> SUPPLIED ENTRIES
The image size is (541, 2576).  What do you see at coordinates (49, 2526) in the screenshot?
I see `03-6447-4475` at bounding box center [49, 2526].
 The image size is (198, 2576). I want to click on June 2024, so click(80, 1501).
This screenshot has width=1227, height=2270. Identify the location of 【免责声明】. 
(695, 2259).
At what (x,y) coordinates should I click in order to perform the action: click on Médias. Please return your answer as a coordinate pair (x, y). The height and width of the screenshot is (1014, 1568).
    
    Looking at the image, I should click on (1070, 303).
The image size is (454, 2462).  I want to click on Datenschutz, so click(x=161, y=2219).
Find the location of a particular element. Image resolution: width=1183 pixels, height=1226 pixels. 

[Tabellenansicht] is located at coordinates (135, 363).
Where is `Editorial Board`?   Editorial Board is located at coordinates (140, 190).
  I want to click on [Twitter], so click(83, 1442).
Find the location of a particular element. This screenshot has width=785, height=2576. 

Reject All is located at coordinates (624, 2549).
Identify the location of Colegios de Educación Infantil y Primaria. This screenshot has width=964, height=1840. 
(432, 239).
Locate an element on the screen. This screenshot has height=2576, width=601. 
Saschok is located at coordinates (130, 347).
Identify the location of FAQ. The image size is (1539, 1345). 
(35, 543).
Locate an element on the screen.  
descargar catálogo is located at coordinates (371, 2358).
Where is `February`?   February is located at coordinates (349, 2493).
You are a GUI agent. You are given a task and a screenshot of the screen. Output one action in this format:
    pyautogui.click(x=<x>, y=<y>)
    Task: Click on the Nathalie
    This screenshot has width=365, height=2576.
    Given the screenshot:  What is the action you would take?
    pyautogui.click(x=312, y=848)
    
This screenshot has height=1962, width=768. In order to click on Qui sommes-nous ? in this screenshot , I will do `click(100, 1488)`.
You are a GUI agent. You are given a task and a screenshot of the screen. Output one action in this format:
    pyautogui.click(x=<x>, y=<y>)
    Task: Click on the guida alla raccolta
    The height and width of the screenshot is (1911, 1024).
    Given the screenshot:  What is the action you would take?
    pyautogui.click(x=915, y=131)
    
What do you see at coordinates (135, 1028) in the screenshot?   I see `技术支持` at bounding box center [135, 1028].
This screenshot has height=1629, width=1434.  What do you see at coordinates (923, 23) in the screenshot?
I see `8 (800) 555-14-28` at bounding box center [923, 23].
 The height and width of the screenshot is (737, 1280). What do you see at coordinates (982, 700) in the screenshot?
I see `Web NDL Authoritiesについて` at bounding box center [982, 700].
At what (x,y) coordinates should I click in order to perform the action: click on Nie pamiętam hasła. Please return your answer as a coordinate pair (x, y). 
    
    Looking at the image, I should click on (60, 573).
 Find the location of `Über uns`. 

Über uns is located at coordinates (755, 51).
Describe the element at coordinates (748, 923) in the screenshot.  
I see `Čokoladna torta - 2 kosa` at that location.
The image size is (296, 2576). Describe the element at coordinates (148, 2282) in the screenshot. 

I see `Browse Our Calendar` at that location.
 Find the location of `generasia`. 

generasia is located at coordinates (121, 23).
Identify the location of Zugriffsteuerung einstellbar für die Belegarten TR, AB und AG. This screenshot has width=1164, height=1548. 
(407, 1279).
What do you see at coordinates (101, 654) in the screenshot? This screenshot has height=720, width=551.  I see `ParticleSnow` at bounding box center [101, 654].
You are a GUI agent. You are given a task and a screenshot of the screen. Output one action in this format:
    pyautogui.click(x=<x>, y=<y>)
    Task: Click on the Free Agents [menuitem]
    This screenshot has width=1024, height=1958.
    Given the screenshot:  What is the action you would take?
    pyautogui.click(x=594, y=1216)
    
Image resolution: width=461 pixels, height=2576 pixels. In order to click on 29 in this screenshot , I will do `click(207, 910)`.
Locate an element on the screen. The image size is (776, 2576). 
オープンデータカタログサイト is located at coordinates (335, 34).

> TASK ITEM
Write out the entire listing exactly.

> FINAL ANSWER
The image size is (541, 2576).  What do you see at coordinates (49, 2526) in the screenshot?
I see `03-6447-4475` at bounding box center [49, 2526].
 The image size is (198, 2576). I want to click on June 2024, so click(80, 1501).
This screenshot has width=1227, height=2270. Identify the location of 【免责声明】. 
(695, 2259).
At what (x,y) coordinates should I click in order to perform the action: click on Médias. Please return your answer as a coordinate pair (x, y). The height and width of the screenshot is (1014, 1568).
    
    Looking at the image, I should click on (1070, 303).
The image size is (454, 2462).  I want to click on Datenschutz, so click(x=161, y=2219).
Find the location of a particular element. Image resolution: width=1183 pixels, height=1226 pixels. 

[Tabellenansicht] is located at coordinates (135, 363).
Where is `Editorial Board`?   Editorial Board is located at coordinates (140, 190).
  I want to click on [Twitter], so click(83, 1442).
Find the location of a particular element. This screenshot has width=785, height=2576. 

Reject All is located at coordinates (624, 2549).
Identify the location of Colegios de Educación Infantil y Primaria. This screenshot has width=964, height=1840. 
(432, 239).
Locate an element on the screen. This screenshot has height=2576, width=601. 
Saschok is located at coordinates (130, 347).
Identify the location of FAQ. The image size is (1539, 1345). 
(35, 543).
Locate an element on the screen.  
descargar catálogo is located at coordinates (371, 2358).
Where is `February`?   February is located at coordinates (349, 2493).
You are a GUI agent. You are given a task and a screenshot of the screen. Output one action in this format:
    pyautogui.click(x=<x>, y=<y>)
    Task: Click on the Nathalie
    This screenshot has width=365, height=2576.
    Given the screenshot:  What is the action you would take?
    pyautogui.click(x=312, y=848)
    
This screenshot has height=1962, width=768. In order to click on Qui sommes-nous ? in this screenshot , I will do `click(100, 1488)`.
You are a GUI agent. You are given a task and a screenshot of the screen. Output one action in this format:
    pyautogui.click(x=<x>, y=<y>)
    Task: Click on the guida alla raccolta
    The height and width of the screenshot is (1911, 1024).
    Given the screenshot:  What is the action you would take?
    pyautogui.click(x=915, y=131)
    
What do you see at coordinates (135, 1028) in the screenshot?   I see `技术支持` at bounding box center [135, 1028].
This screenshot has height=1629, width=1434.  What do you see at coordinates (923, 23) in the screenshot?
I see `8 (800) 555-14-28` at bounding box center [923, 23].
 The height and width of the screenshot is (737, 1280). What do you see at coordinates (982, 700) in the screenshot?
I see `Web NDL Authoritiesについて` at bounding box center [982, 700].
At what (x,y) coordinates should I click in order to perform the action: click on Nie pamiętam hasła. Please return your answer as a coordinate pair (x, y). 
    
    Looking at the image, I should click on (60, 573).
 Find the location of `Über uns`. 

Über uns is located at coordinates (755, 51).
Describe the element at coordinates (748, 923) in the screenshot.  
I see `Čokoladna torta - 2 kosa` at that location.
The image size is (296, 2576). Describe the element at coordinates (148, 2282) in the screenshot. 

I see `Browse Our Calendar` at that location.
 Find the location of `generasia`. 

generasia is located at coordinates (121, 23).
Identify the location of Zugriffsteuerung einstellbar für die Belegarten TR, AB und AG. This screenshot has width=1164, height=1548. 
(407, 1279).
What do you see at coordinates (101, 654) in the screenshot? This screenshot has height=720, width=551.  I see `ParticleSnow` at bounding box center [101, 654].
You are a GUI agent. You are given a task and a screenshot of the screen. Output one action in this format:
    pyautogui.click(x=<x>, y=<y>)
    Task: Click on the Free Agents [menuitem]
    This screenshot has width=1024, height=1958.
    Given the screenshot:  What is the action you would take?
    pyautogui.click(x=594, y=1216)
    
Image resolution: width=461 pixels, height=2576 pixels. In order to click on 29 in this screenshot , I will do `click(207, 910)`.
Locate an element on the screen. The image size is (776, 2576). 
オープンデータカタログサイト is located at coordinates (335, 34).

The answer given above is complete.